Data extracted from a collection:
----

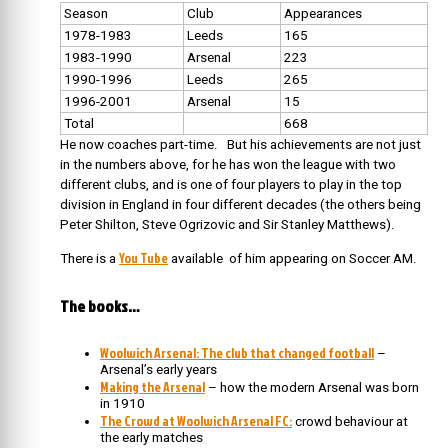
Season
Club
Appearances
1978-1983
Leeds
165
1983-1990
Arsenal
223
1990-1996
Leeds
265
1996-2001
Arsenal
15
Total
668
He now coaches part-time. But his achievements are not just
in the numbers above, for he has won the league with two
different clubs, and is one of four players to play in the top
division in England in four different decades (the others being
Peter Shilton, Steve Ogrizovic and Sir Stanley Matthews).
You Tube
There is a
available of him appearing on Soccer AM.
The books…
Woolwich Arsenal: The club that changed football
–
Arsenal’s early years
Making the Arsenal
– how the modern Arsenal was born
in 1910
The Crowd at Woolwich Arsenal FC:
crowd behaviour at
the early matches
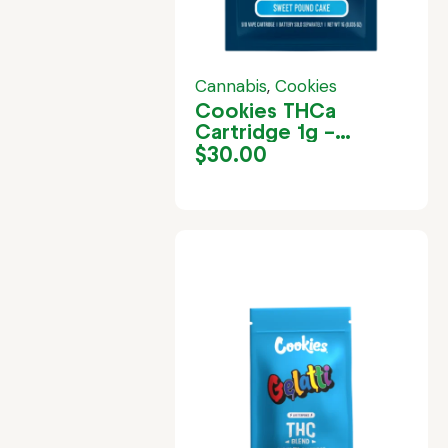
Cannabis
,
Cookies
Cookies THCa
Cartridge 1g –
London Pound Cake
$
30.00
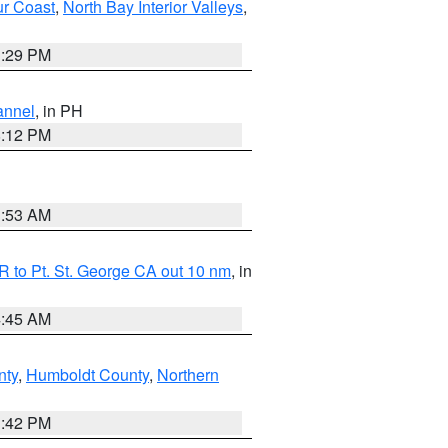
ur Coast
,
North Bay Interior Valleys
,
1:29 PM
annel
, in PH
8:12 PM
1:53 AM
 to Pt. St. George CA out 10 nm
, in
4:45 AM
nty
,
Humboldt County
,
Northern
1:42 PM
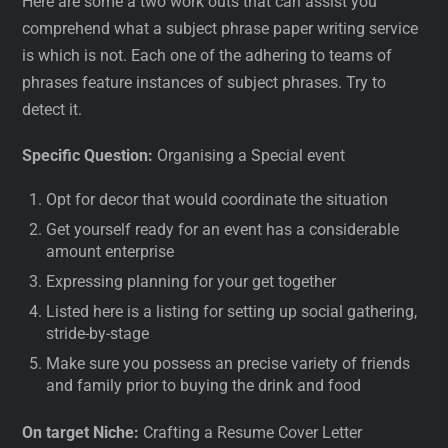
Here are some a two work outs that can assist you
comprehend what a subject phrase paper writing service
is which is not. Each one of the adhering to teams of
phrases feature instances of subject phrases. Try to
detect it.
Specific Question:
Organising a Special event
Opt for decor that would coordinate the situation
Get yourself ready for an event has a considerable
amount enterprise
Expressing planning for your get together
Listed here is a listing for setting up social gathering,
stride-by-stage
Make sure you possess an precise variety of friends
and family prior to buying the drink and food
On target Niche:
Crafting a Resume Cover Letter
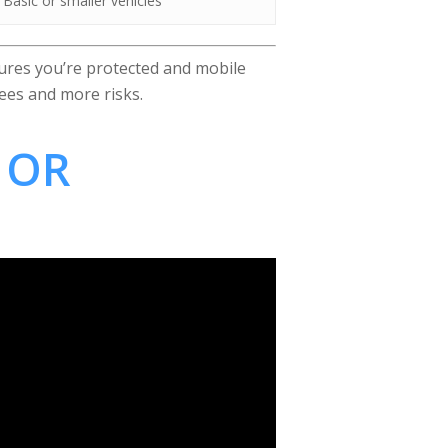
Basic or smaller vehicles
res you’re protected and mobile
ees and more risks.
 OR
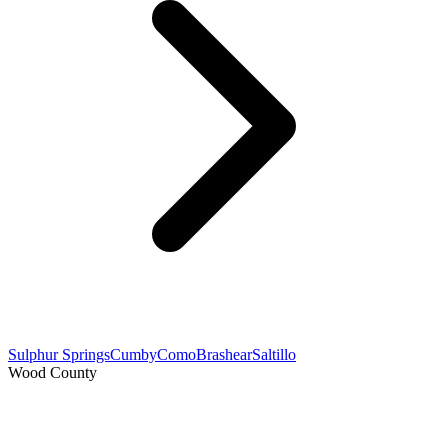
Sulphur Springs
Cumby
Como
Brashear
Saltillo
Wood County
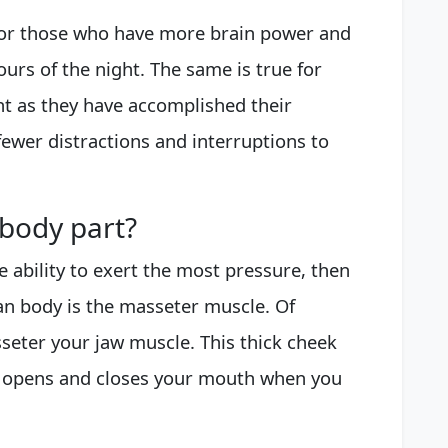
 for those who have more brain power and
ours of the night. The same is true for
t as they have accomplished their
ewer distractions and interruptions to
 body part?
e ability to exert the most pressure, then
an body is the masseter muscle. Of
seter your jaw muscle. This thick cheek
w opens and closes your mouth when you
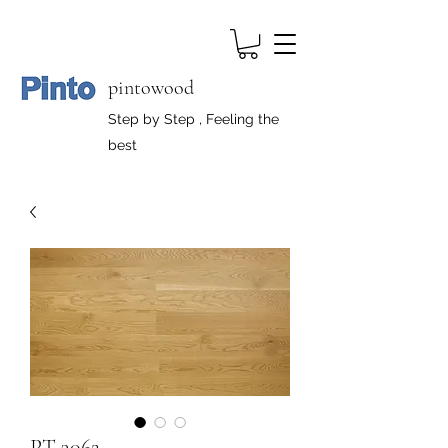
pintowood
Step by Step , Feeling the
best
PT-3062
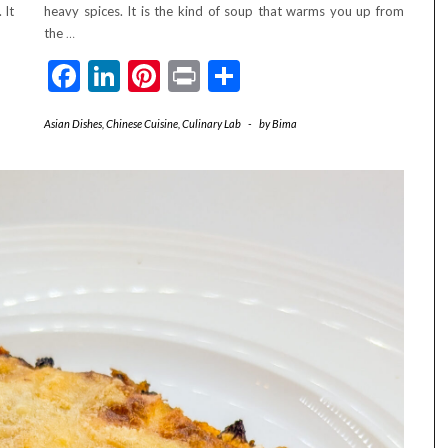
 It
heavy spices. It is the kind of soup that warms you up from
the
…
Facebook
LinkedIn
Pinterest
Print
Share
Asian Dishes
,
Chinese Cuisine
,
Culinary Lab
-
by
Bima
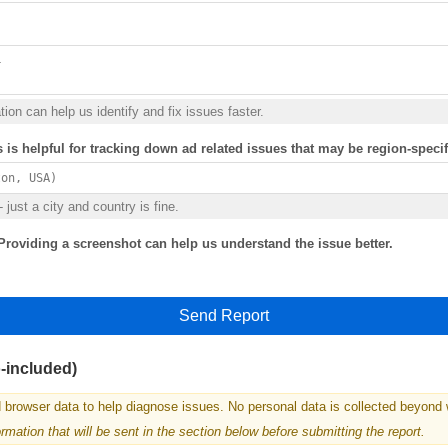
ion can help us identify and fix issues faster.
s is helpful for tracking down ad related issues that may be region-specif
 just a city and country is fine.
Providing a screenshot can help us understand the issue better.
Send Report
o-included)
 browser data to help diagnose issues. No personal data is collected beyond 
mation that will be sent in the section below before submitting the report.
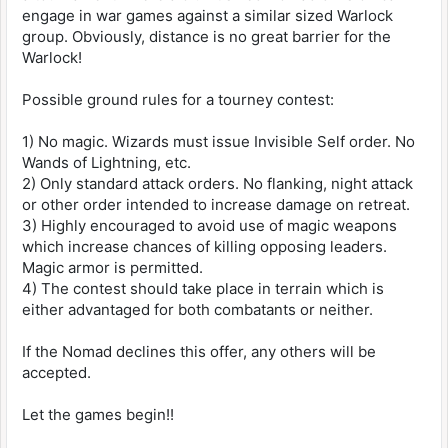
engage in war games against a similar sized Warlock
group. Obviously, distance is no great barrier for the
Warlock!
Possible ground rules for a tourney contest:
1) No magic. Wizards must issue Invisible Self order. No
Wands of Lightning, etc.
2) Only standard attack orders. No flanking, night attack
or other order intended to increase damage on retreat.
3) Highly encouraged to avoid use of magic weapons
which increase chances of killing opposing leaders.
Magic armor is permitted.
4) The contest should take place in terrain which is
either advantaged for both combatants or neither.
If the Nomad declines this offer, any others will be
accepted.
Let the games begin!!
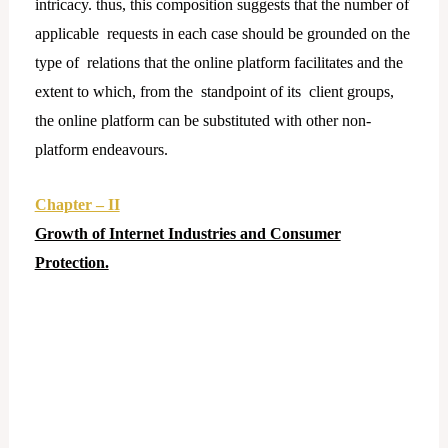
intricacy. thus, this composition suggests that the number of
applicable requests in each case should be grounded on the
type of relations that the online platform facilitates and the
extent to which, from the standpoint of its client groups,
the online platform can be substituted with other non-
platform endeavours.
Chapter – II
Growth of Internet Industries and Consumer
Protection.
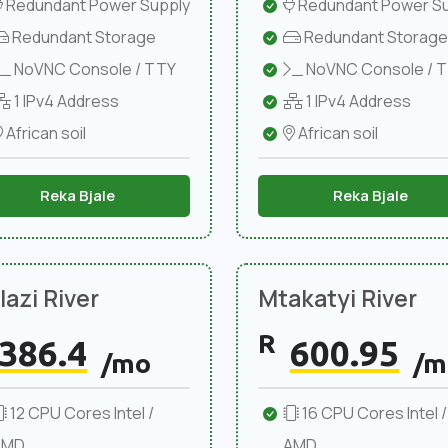
Redundant Power Supply
Redundant Power Su
Redundant Storage
Redundant Storage
NoVNC Console / TTY
NoVNC Console / 
1 IPv4 Address
1 IPv4 Address
African soil
African soil
Reka Bjale
Reka Bjale
azi River
Mtakatyi River
R
386.4
600.95
/mo
/m
12 CPU Cores Intel /
16 CPU Cores Intel /
AMD
AMD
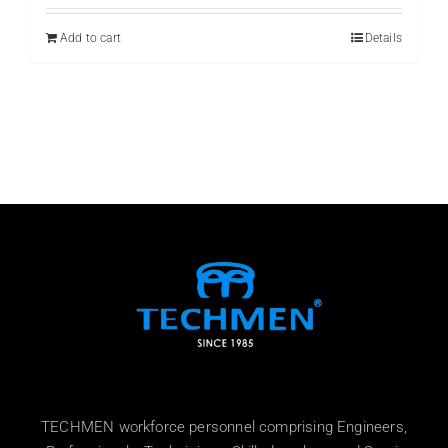
was:
is:
₨ 999.
₨ 899.
Add to cart
Details
TECHMEN workforce personnel comprising Engineers,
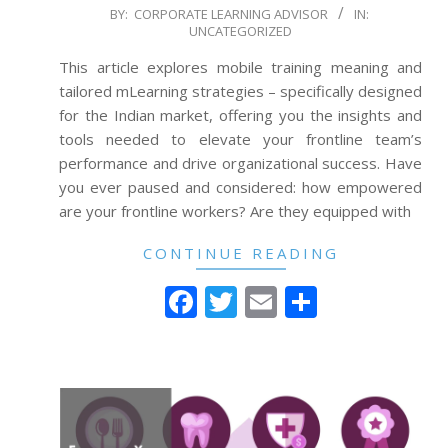
2024-
BY:
CORPORATE LEARNING ADVISOR
IN:
UNCATEGORIZED
07-
03
This article explores mobile training meaning and
tailored mLearning strategies – specifically designed
for the Indian market, offering you the insights and
tools needed to elevate your frontline team’s
performance and drive organizational success. Have
you ever paused and considered: how empowered
are your frontline workers? Are they equipped with
CONTINUE READING
Facebook
Twitter
Email
Share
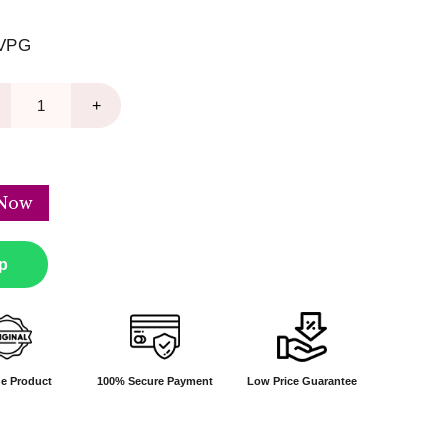
VPG
+
Now
p
e Product
100% Secure Payment
Low Price Guarantee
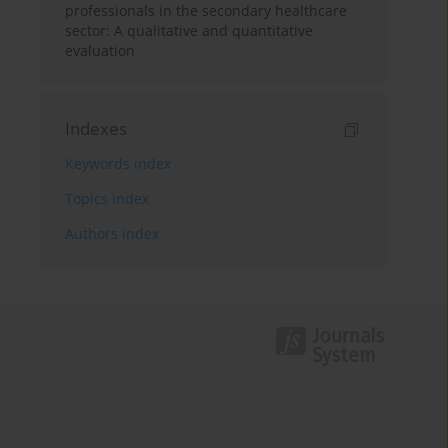
professionals in the secondary healthcare
sector: A qualitative and quantitative
evaluation
Indexes
Keywords index
Topics index
Authors index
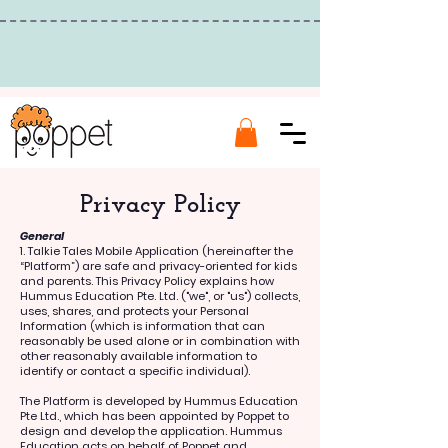
Privacy Policy
General
1. ​​
Talkie Tales Mobile Application (hereinafter the
“Platform”) are safe and privacy-oriented for kids
and parents. This Privacy Policy explains how
Hummus Education Pte. Ltd. ("we", or "us") collects,
uses, shares, and protects your Personal
Information (which is information that can
reasonably be used alone or in combination with
other reasonably available information to
identify or contact a specific individual).
The Platform is developed by Hummus Education
Pte Ltd., which has been appointed by Poppet to
design and develop the application. Hummus
Education acts on behalf of Poppet and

----

* [Task to complete]: Please give the entries above again exactly as written, leaving out any pictures.

* [Task solution]:
Season
Club
Appearances
1978-1983
Leeds
165
1983-1990
Arsenal
223
1990-1996
Leeds
265
1996-2001
Arsenal
15
Total
668
He now coaches part-time. But his achievements are not just
in the numbers above, for he has won the league with two
different clubs, and is one of four players to play in the top
division in England in four different decades (the others being
Peter Shilton, Steve Ogrizovic and Sir Stanley Matthews).
You Tube
There is a
available of him appearing on Soccer AM.
The books…
Woolwich Arsenal: The club that changed football
–
Arsenal’s early years
Making the Arsenal
– how the modern Arsenal was born
in 1910
The Crowd at Woolwich Arsenal FC:
crowd behaviour at
the early matches
Cannabis
,
Cookies
Cookies THCa
Cartridge 1g –
London Pound Cake
$
30.00
ur Coast
,
North Bay Interior Valleys
,
1:29 PM
annel
, in PH
8:12 PM
1:53 AM
 to Pt. St. George CA out 10 nm
, in
4:45 AM
nty
,
Humboldt County
,
Northern
1:42 PM
Here are some a two work outs that can assist you
comprehend what a subject phrase paper writing service
is which is not. Each one of the adhering to teams of
phrases feature instances of subject phrases. Try to
detect it.
Specific Question:
Organising a Special event
Opt for decor that would coordinate the situation
Get yourself ready for an event has a considerable
amount enterprise
Expressing planning for your get together
Listed here is a listing for setting up social gathering,
stride-by-stage
Make sure you possess an precise variety of friends
and family prior to buying the drink and food
On target Niche:
Crafting a Resume Cover Letter
Basic or smaller vehicles
res you’re protected and mobile
ees and more risks.
 OR
Sulphur Springs
Cumby
Como
Brashear
Saltillo
Wood County
 for those who have more brain power and
ours of the night. The same is true for
t as they have accomplished their
ewer distractions and interruptions to
 body part?
e ability to exert the most pressure, then
an body is the masseter muscle. Of
seter your jaw muscle. This thick cheek
w opens and closes your mouth when you
pintowood
Step by Step , Feeling the
best
PT-3062
 It
heavy spices. It is the kind of soup that warms you up from
the
…
Facebook
LinkedIn
Pinterest
Print
Share
Asian Dishes
,
Chinese Cuisine
,
Culinary Lab
-
by
Bima
ion can help us identify and fix issues faster.
s is helpful for tracking down ad related issues that may be region-specif
 just a city and country is fine.
Providing a screenshot can help us understand the issue better.
Send Report
o-included)
 browser data to help diagnose issues. No personal data is collected beyond 
mation that will be sent in the section below before submitting the report.
engage in war games against a similar sized Warlock
group. Obviously, distance is no great barrier for the
Warlock!
Possible ground rules for a tourney contest:
1) No magic. Wizards must issue Invisible Self order. No
Wands of Lightning, etc.
2) Only standard attack orders. No flanking, night attack
or other order intended to increase damage on retreat.
3) Highly encouraged to avoid use of magic weapons
which increase chances of killing opposing leaders.
Magic armor is permitted.
4) The contest should take place in terrain which is
either advantaged for both combatants or neither.
If the Nomad declines this offer, any others will be
accepted.
Let the games begin!!
intricacy. thus, this composition suggests that the number of
applicable requests in each case should be grounded on the
type of relations that the online platform facilitates and the
extent to which, from the standpoint of its client groups,
the online platform can be substituted with other non-
platform endeavours.
Chapter – II
Growth of Internet Industries and Consumer
Protection.
Redundant Power Supply
Redundant Power Su
Redundant Storage
Redundant Storage
NoVNC Console / TTY
NoVNC Console / 
1 IPv4 Address
1 IPv4 Address
African soil
African soil
Reka Bjale
Reka Bjale
azi River
Mtakatyi River
R
386.4
600.95
/mo
/m
12 CPU Cores Intel /
16 CPU Cores Intel /
AMD
AMD
was:
is:
₨ 999.
₨ 899.
Add to cart
Details
TECHMEN workforce personnel comprising Engineers,
2024-
BY:
CORPORATE LEARNING ADVISOR
IN:
UNCATEGORIZED
07-
03
This article explores mobile training meaning and
tailored mLearning strategies – specifically designed
for the Indian market, offering you the insights and
tools needed to elevate your frontline team’s
performance and drive organizational success. Have
you ever paused and considered: how empowered
are your frontline workers? Are they equipped with
CONTINUE READING
Facebook
Twitter
Email
Share
VPG
+
Now
p
e Product
100% Secure Payment
Low Price Guarantee
professionals in the secondary healthcare
sector: A qualitative and quantitative
evaluation
Indexes
Keywords index
Topics index
Authors index
Privacy Policy
General
1. ​​
Talkie Tales Mobile Application (hereinafter the
“Platform”) are safe and privacy-oriented for kids
and parents. This Privacy Policy explains how
Hummus Education Pte. Ltd. ("we", or "us") collects,
uses, shares, and protects your Personal
Information (which is information that can
reasonably be used alone or in combination with
other reasonably available information to
identify or contact a specific individual).
The Platform is developed by Hummus Education
Pte Ltd., which has been appointed by Poppet to
design and develop the application. Hummus
Education acts on behalf of Poppet and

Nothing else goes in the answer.